• _TASK DIRECTIONS_
Of the records that follow, copy only the lines from the line containing "аша, вы меня" to the line containing "л всю её жизнь.", both included, exactly as written.

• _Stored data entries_

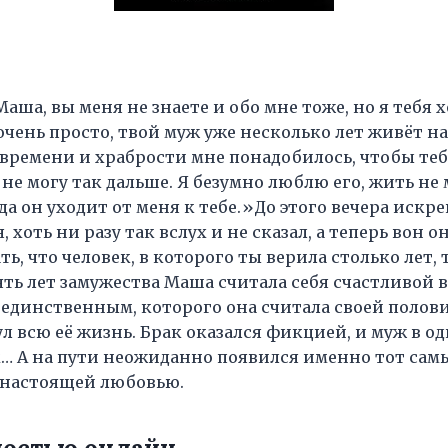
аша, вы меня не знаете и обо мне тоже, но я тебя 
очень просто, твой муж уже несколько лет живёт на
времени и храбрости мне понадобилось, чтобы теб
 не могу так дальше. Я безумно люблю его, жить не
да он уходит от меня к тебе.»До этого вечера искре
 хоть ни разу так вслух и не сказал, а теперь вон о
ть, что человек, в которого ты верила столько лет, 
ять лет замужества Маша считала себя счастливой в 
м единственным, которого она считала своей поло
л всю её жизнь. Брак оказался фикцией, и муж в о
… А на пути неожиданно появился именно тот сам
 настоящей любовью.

* * *

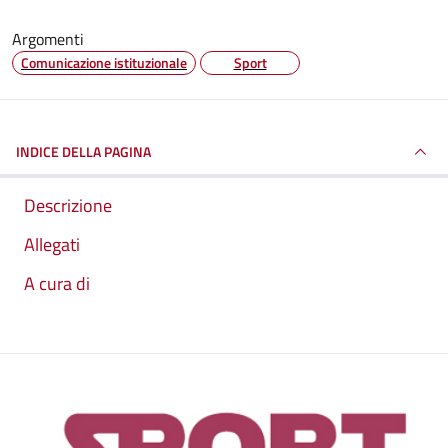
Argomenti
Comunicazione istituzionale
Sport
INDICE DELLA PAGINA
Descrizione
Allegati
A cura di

• _EXERCISE RESULT_
аша, вы меня не знаете и обо мне тоже, но я тебя 
очень просто, твой муж уже несколько лет живёт на
времени и храбрости мне понадобилось, чтобы теб
 не могу так дальше. Я безумно люблю его, жить не
да он уходит от меня к тебе.»До этого вечера искре
 хоть ни разу так вслух и не сказал, а теперь вон о
ть, что человек, в которого ты верила столько лет, 
ять лет замужества Маша считала себя счастливой в 
м единственным, которого она считала своей поло
л всю её жизнь. Брак оказался фикцией, и муж в о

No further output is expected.